» TASK DETAILS: Can the lines below, from the one that holds "Identify the location" to the very end, be echoed exactly, with both ends included and no pictures?

» DATASET RECORDS:

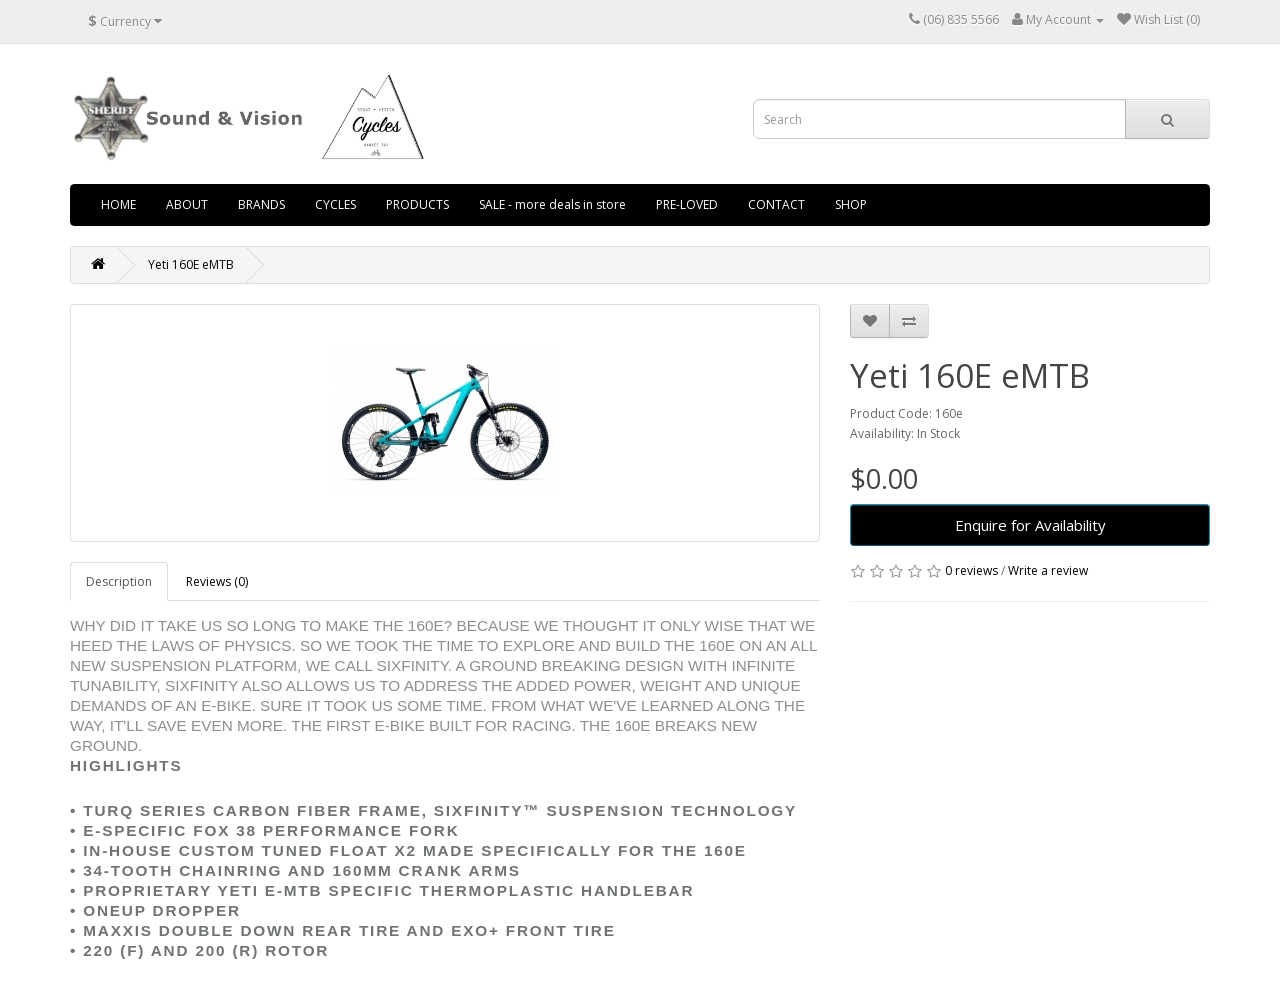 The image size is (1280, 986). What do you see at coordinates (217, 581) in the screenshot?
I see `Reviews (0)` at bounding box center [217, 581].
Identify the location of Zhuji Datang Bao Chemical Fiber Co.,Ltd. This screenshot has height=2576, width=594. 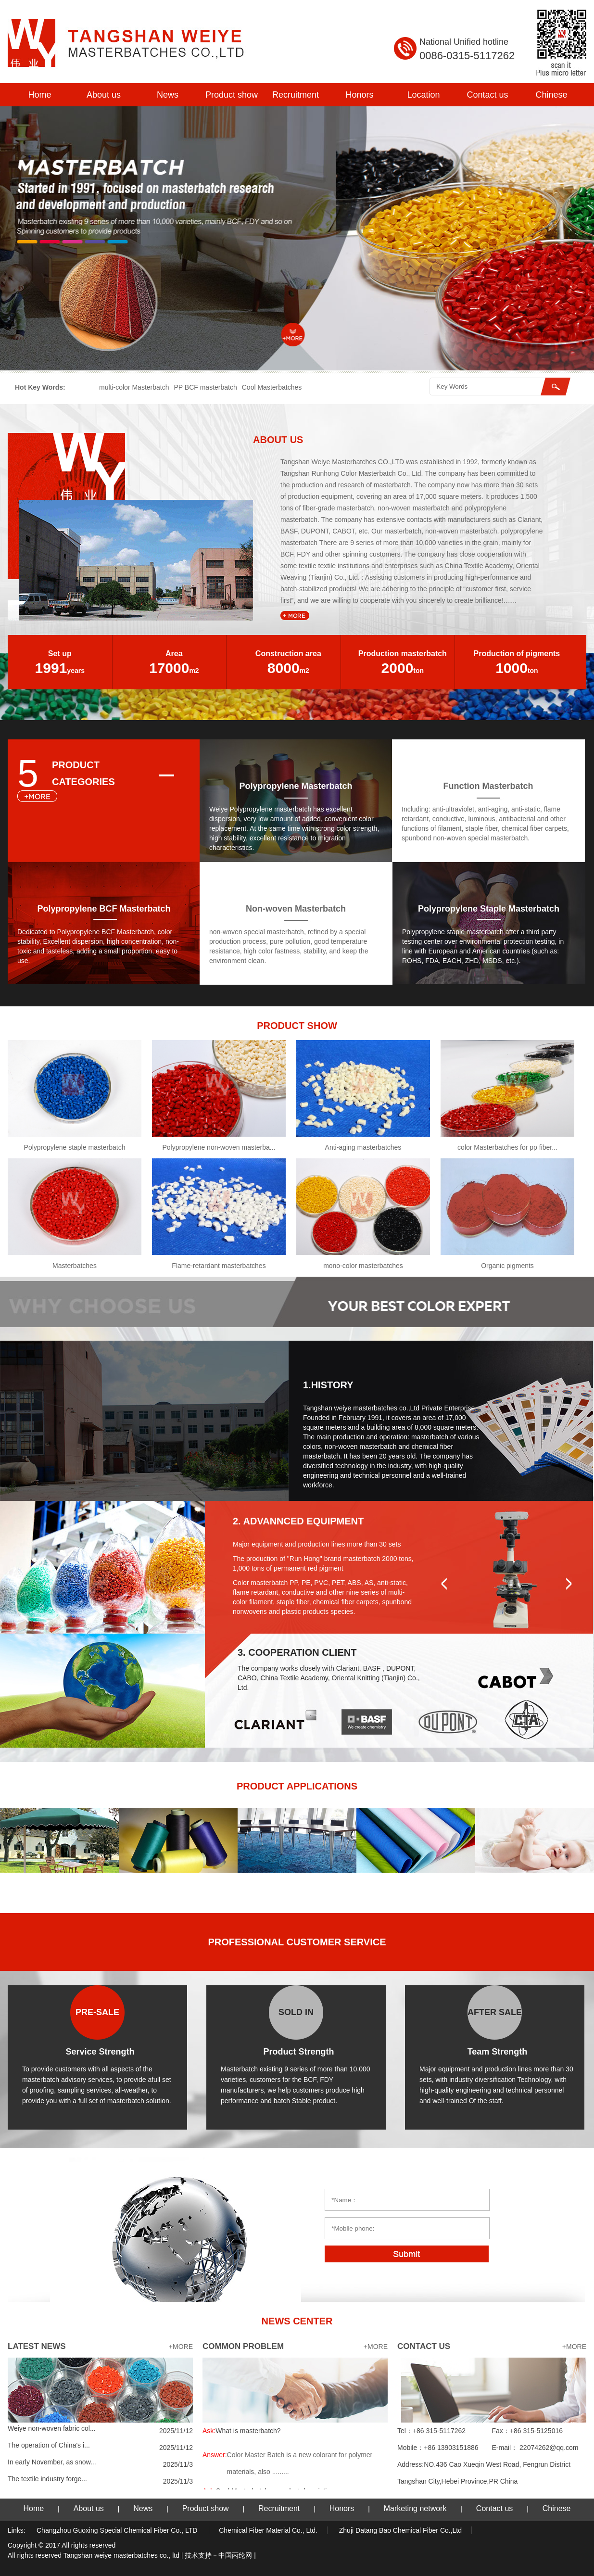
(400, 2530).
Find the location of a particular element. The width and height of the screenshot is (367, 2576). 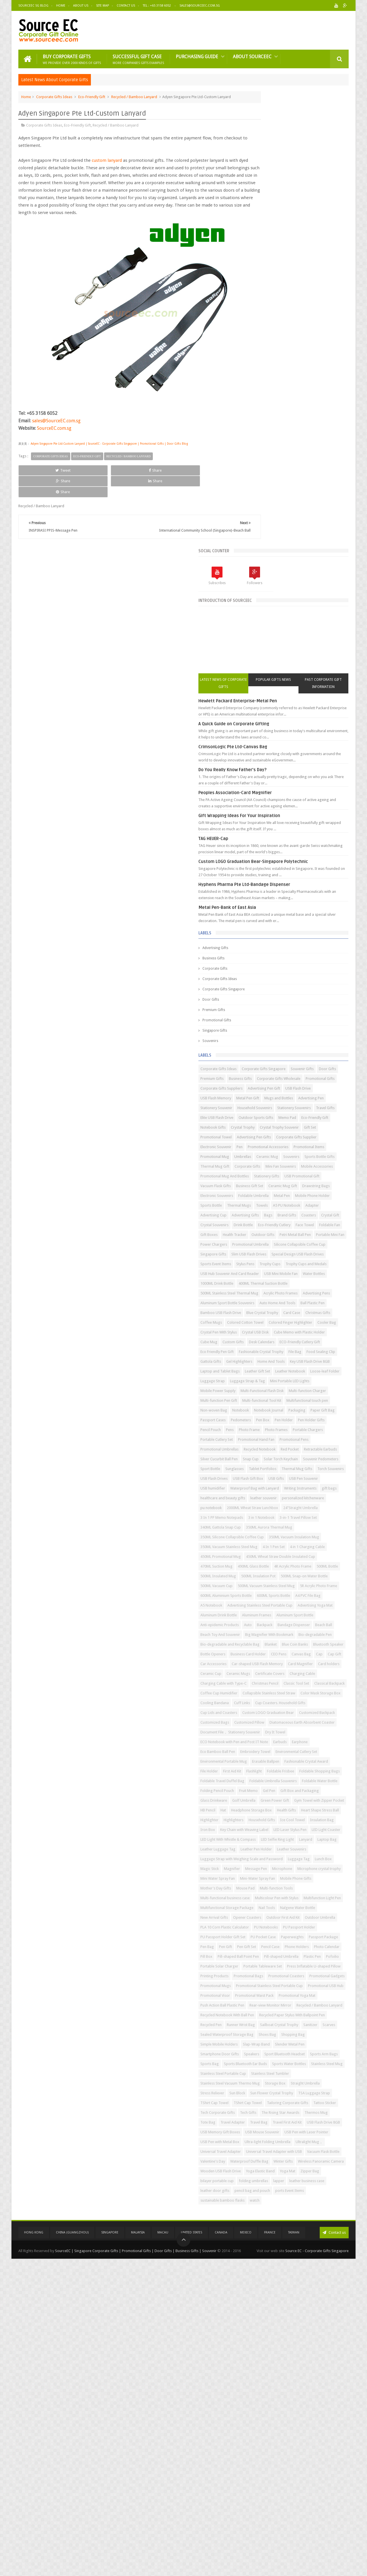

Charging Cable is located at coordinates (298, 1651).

» THE ANSWER:
Identify the location of Zhuji Datang Bao Chemical Fiber Co.,Ltd. This screenshot has height=2576, width=594. 
(400, 2530).
Find the location of a particular element. The width and height of the screenshot is (367, 2576). 

Charging Cable is located at coordinates (298, 1651).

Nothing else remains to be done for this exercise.